# [Module 3.2] Personalize 솔류션 평가 지표 확인하기

이 노트북은 Module1에서 생성한 데이타셋 그룹, 데이타셋을 바탕으로 아래와 같은 작업을 합니다.

* 레서피(알고리즘) 선택 및 솔류션 생성
* 솔류션 버전 생성
* 솔류션 평가 지표 얻기



In [1]:
# Imports
import boto3
import json
import numpy as np
import pandas as pd
import time


다음으로 여러분의 환경이 Amazon Personalize와 성공적으로 통신할 수 있는지 확인해야 합니다.

In [2]:
# Configure the SDK to Personalize:
personalize = boto3.client('personalize')

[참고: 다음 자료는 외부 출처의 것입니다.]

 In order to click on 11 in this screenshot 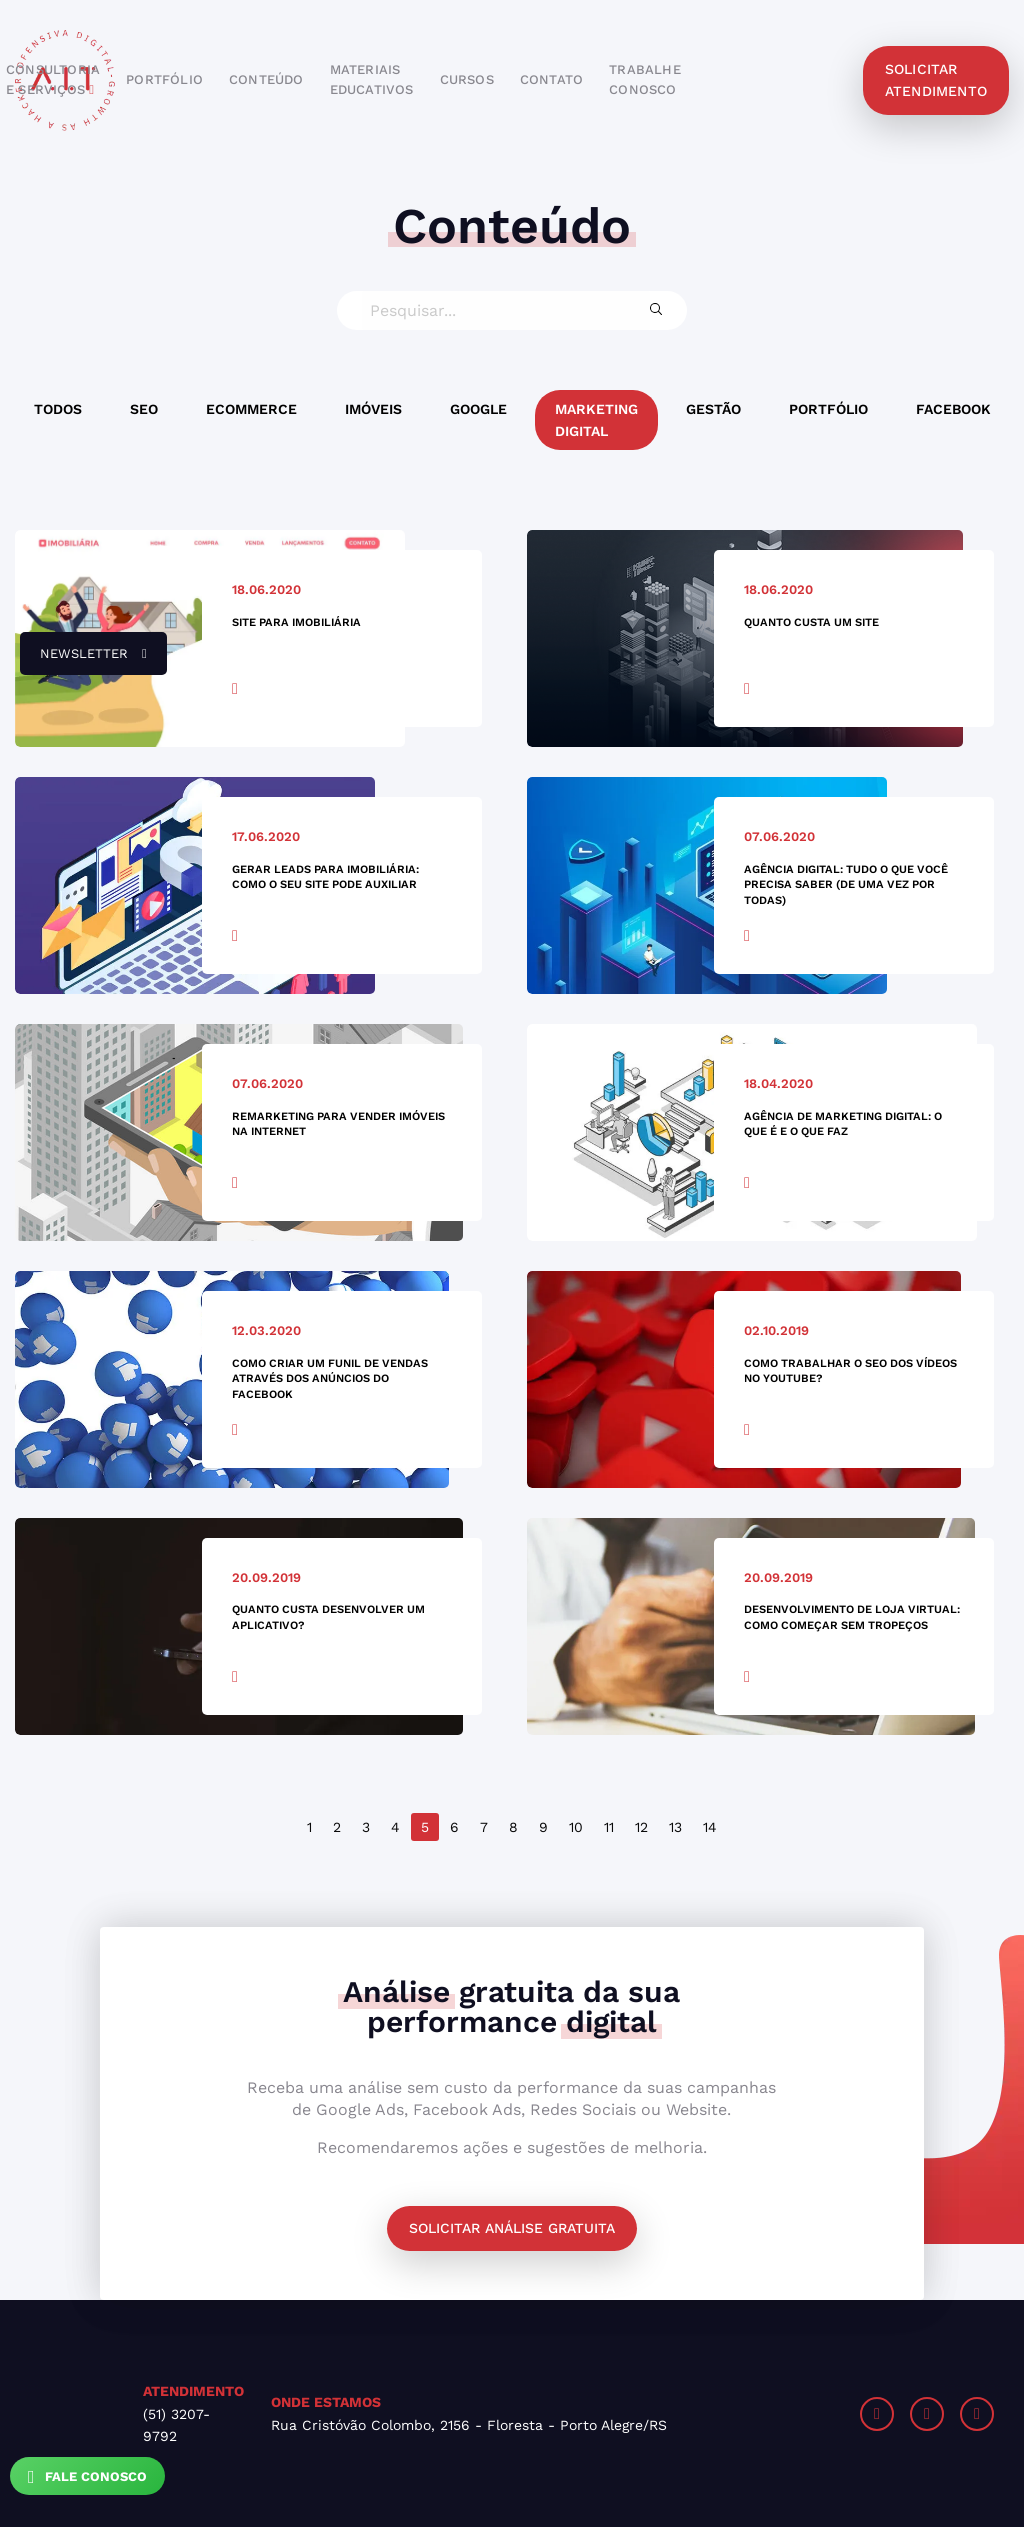, I will do `click(609, 1827)`.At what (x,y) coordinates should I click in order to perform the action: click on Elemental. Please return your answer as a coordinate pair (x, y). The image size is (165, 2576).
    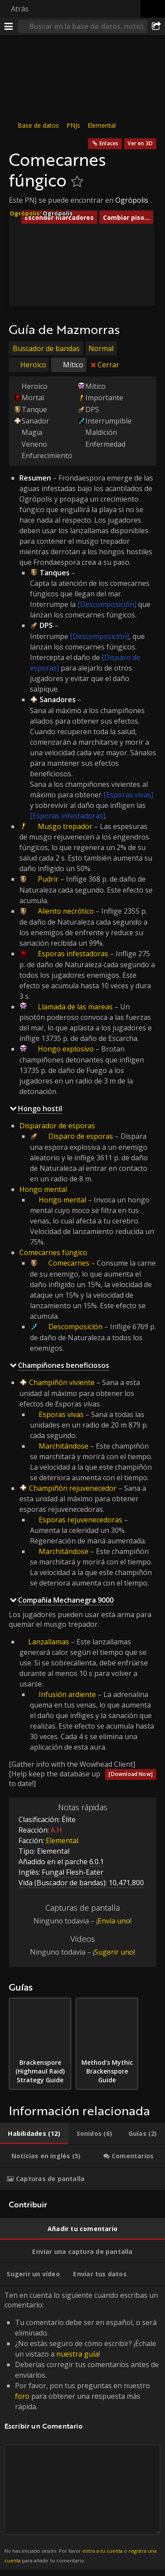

아래 코드 셀은 이전 notebook에서 저장했던 공유 변수들을 불러옵니다.

In [3]:
%store -r

생성할 오브젝트의 끝에 임의의 숫자를 부여하기 위해 suffix 정의

## 솔루션 평가 지표 얻기

이번 파트에서는 Amazon Personalize에서 기본으로 제공하는 솔루션에 대한 평가 지표를 확인해 봅니다. 
Amazon Personalize에서는 평가 지표를 생성하기 위해 약 랜덤으로 10% 사용자의 interaction data를 테스트 용으로 활용합니다. 

아래 이미지는 Amazon Personalize가 데이터를 분리하는 방법을 보여줍니다. 사용자가 10 명이고 각각 10 개의 상호 작용이있는 경우 (여기에서 원은 Interaction data를 나타냄) 타임 스탬프를 기준으로 가장 오래된 것부터 최신 것까지 나열된 것입니다. Amazon Personalize는 사용자의 90 % (파란색 원)의 모든 Interaction 데이터를 사용하여 솔루션 버전을 훈련시키고 나머지 10 %는 평가를 위해 사용합니다. 나머지 10 %의 각 사용자에 대해 Interaction data (녹색 원)의 90 %가 훈련 된 모델의 입력값으로 사용됩니다. 데이터의 나머지 10 % (주황색 원)는 모델에서 생성 된 추천 결과물과 비교되고 평가 지표를 계산하는 데 사용됩니다.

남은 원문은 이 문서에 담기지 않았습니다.